The decision arises from the case of State of Maryland v. Neiswanger Management Services, LLC (NMS), filed by Attorney General Frosh in December, 2016. NMS has operated nursing facilities in Anne Arundel County, Montgomery County, Prince George’s County and Washington County. The State’s complaint alleges that, in violation of the Patient’s Bill of Rights, NMS has unsafely and unlawfully evicted hundreds of frail, infirm, mentally ill, and physically and intellectually disabled people. During a 17-month period, from January 1, 2015 to May 31, 2016, NMS issued at least 1,061 eviction notices to residents of its facilities.
Maryland’s 225 other licensed nursing facilities, all together, issued a combined total of less than half that number during the same period. The State’s complaint alleges that, in a number of cases, NMS dumped evicted residents in homeless shelters and in predatory, unlicensed homes in places far from residents’ families and home communities.

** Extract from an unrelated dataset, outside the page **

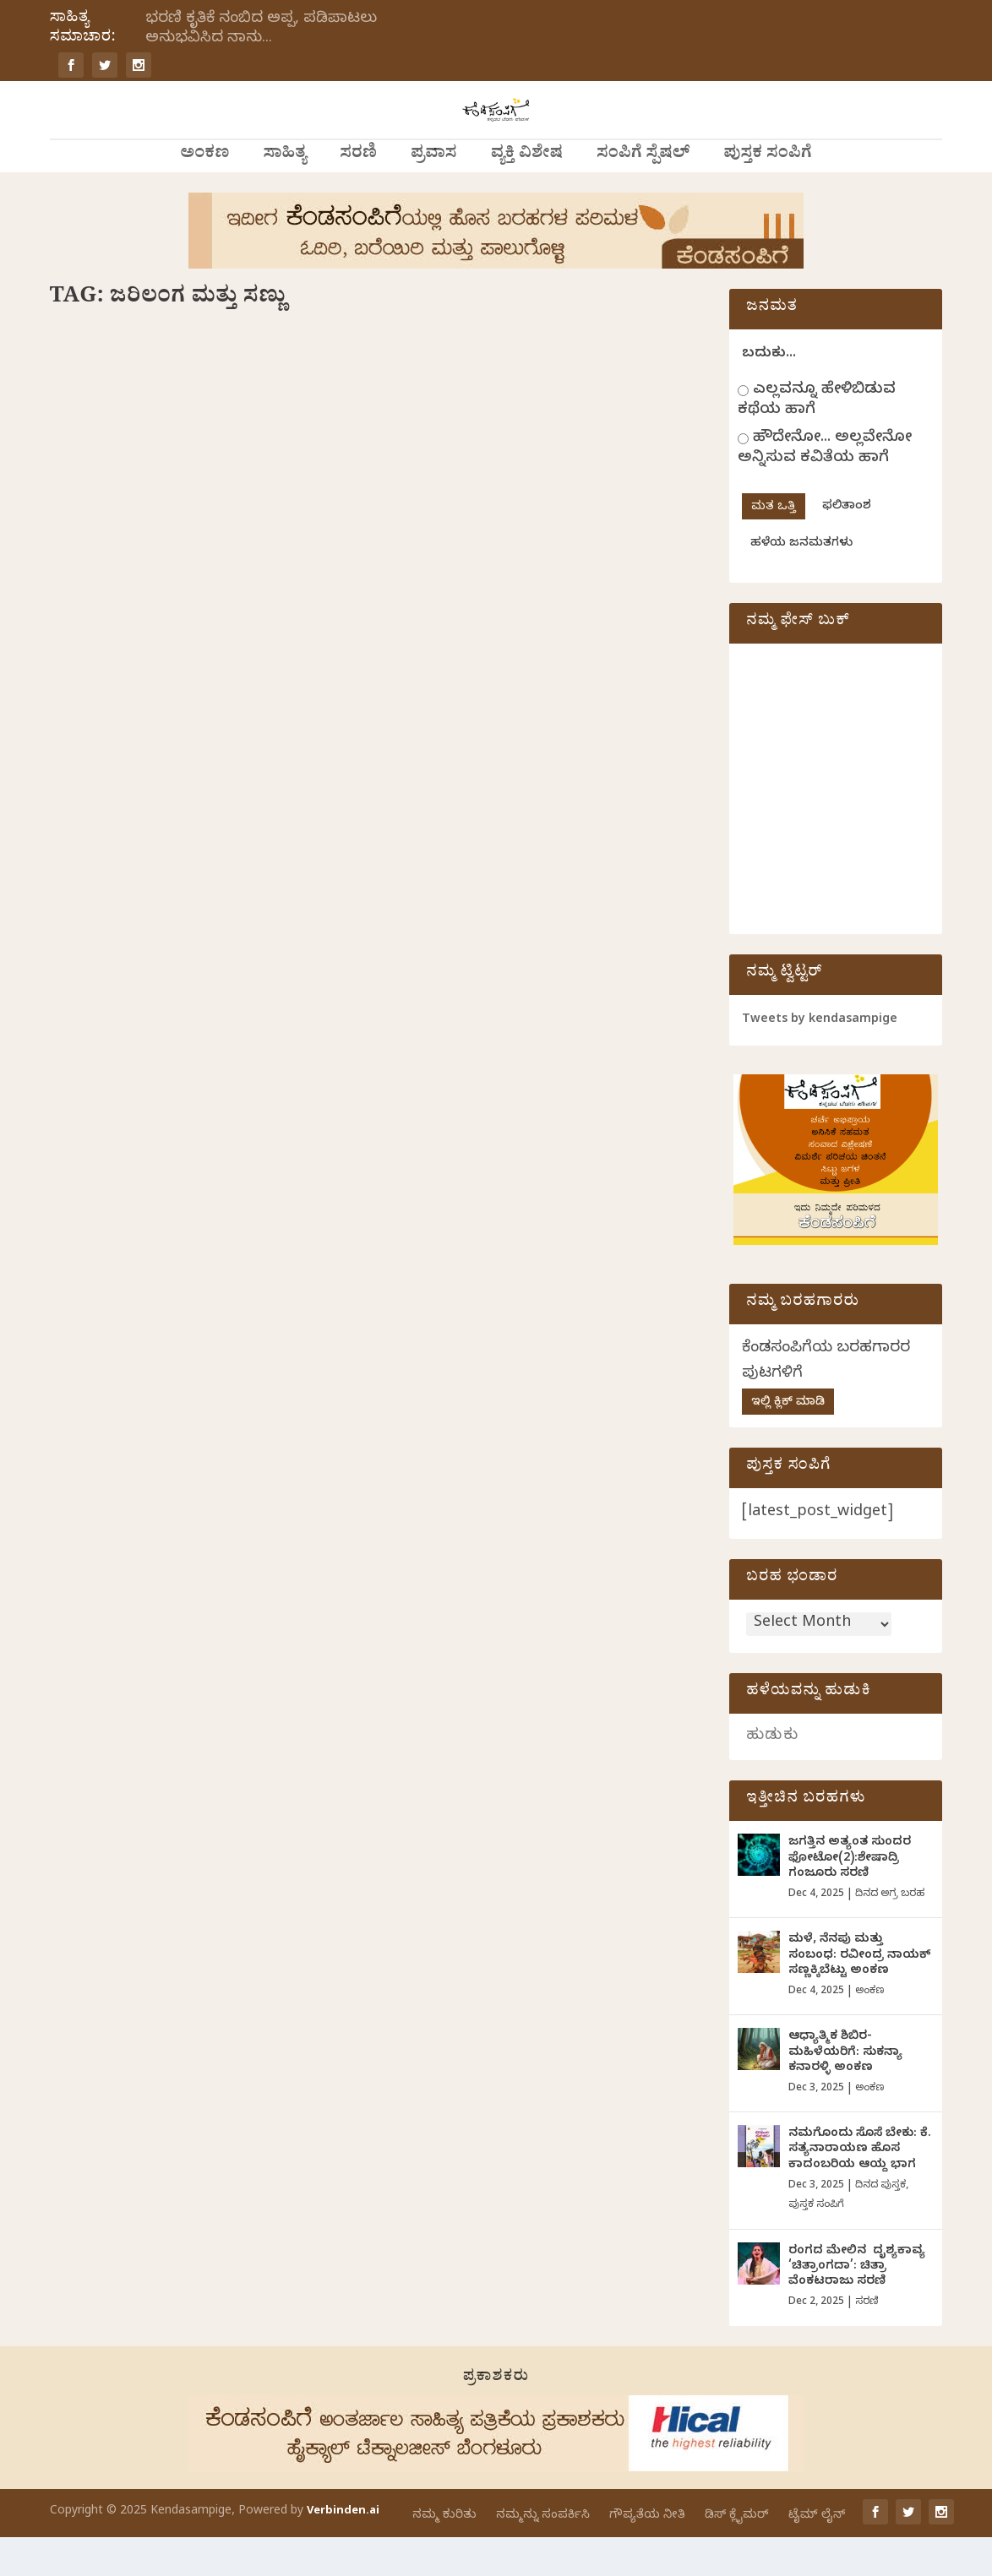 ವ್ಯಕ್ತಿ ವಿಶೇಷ (527, 194)
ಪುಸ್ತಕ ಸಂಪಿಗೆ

The complaint further alleges that NMS identifies residents for eviction based on the status of their public health insurance benefits, in order to maximize reimbursement from Medicare and Medicaid. Because the Medicare program typically reimburses nursing facilities at a higher rate than Medicaid, NMS has sought to evict residents, according to the complaint, when its facilities are at full capacity and when Medicaid long term care recipients can be replaced with prospective residents whose care will be paid for by Medicare.
Maryland nursing facilities are required to provide social work and discharge planning services to residents whenever discharge is anticipated. When nursing facilities bill Medicaid, they are seeking reimbursement for providing social work and discharge planning services, and they are certifying that they comply with the basic protections afforded to residents under the Patient’s Bill of Rights.
The complaint alleges that, in violation of the Maryland False Health Claims Act, NMS often did not provide the social work and discharge planning services for which it billed Medicaid, and that, by submitting claims to Medicaid, NMS falsely certified its compliance with the Patient’s Bill of Rights. In addition to seeking injunctive relief against NMS’s violations of
the Patient’s Bill of Rights, the State’s complaint seeks treble damages and penalties for violations of the False Health Claims Act.